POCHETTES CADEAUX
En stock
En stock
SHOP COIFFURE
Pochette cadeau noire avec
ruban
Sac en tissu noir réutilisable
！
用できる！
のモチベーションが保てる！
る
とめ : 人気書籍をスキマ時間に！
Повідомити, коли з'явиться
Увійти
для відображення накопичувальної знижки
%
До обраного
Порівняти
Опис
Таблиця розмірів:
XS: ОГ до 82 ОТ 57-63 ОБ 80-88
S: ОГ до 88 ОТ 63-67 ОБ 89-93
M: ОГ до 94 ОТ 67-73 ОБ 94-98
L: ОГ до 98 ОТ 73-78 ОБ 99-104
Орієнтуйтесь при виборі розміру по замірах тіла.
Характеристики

══════════

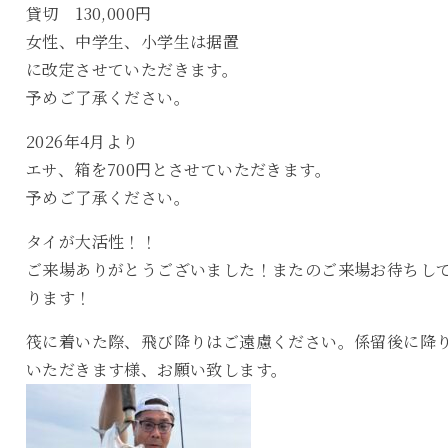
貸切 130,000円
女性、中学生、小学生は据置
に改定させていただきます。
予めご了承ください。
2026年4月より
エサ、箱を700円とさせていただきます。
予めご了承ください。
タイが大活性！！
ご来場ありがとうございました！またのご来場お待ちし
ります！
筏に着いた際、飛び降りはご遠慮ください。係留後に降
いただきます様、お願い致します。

══════════

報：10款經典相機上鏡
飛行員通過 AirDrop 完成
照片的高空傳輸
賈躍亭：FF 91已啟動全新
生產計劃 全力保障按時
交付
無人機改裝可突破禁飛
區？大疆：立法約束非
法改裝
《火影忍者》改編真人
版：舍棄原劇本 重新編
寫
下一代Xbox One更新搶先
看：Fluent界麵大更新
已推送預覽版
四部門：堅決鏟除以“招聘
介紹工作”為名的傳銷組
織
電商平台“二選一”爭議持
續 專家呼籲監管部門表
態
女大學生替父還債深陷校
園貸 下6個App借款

══════════

About this exercise:
Reproduce word for word the material above, starting with the line that has "版：舍棄原劇本 重新編" and stopping after the line that has "園貸 下6個App借款".

Solution for this exercise:
版：舍棄原劇本 重新編
寫
下一代Xbox One更新搶先
看：Fluent界麵大更新
已推送預覽版
四部門：堅決鏟除以“招聘
介紹工作”為名的傳銷組
織
電商平台“二選一”爭議持
續 專家呼籲監管部門表
態
女大學生替父還債深陷校
園貸 下6個App借款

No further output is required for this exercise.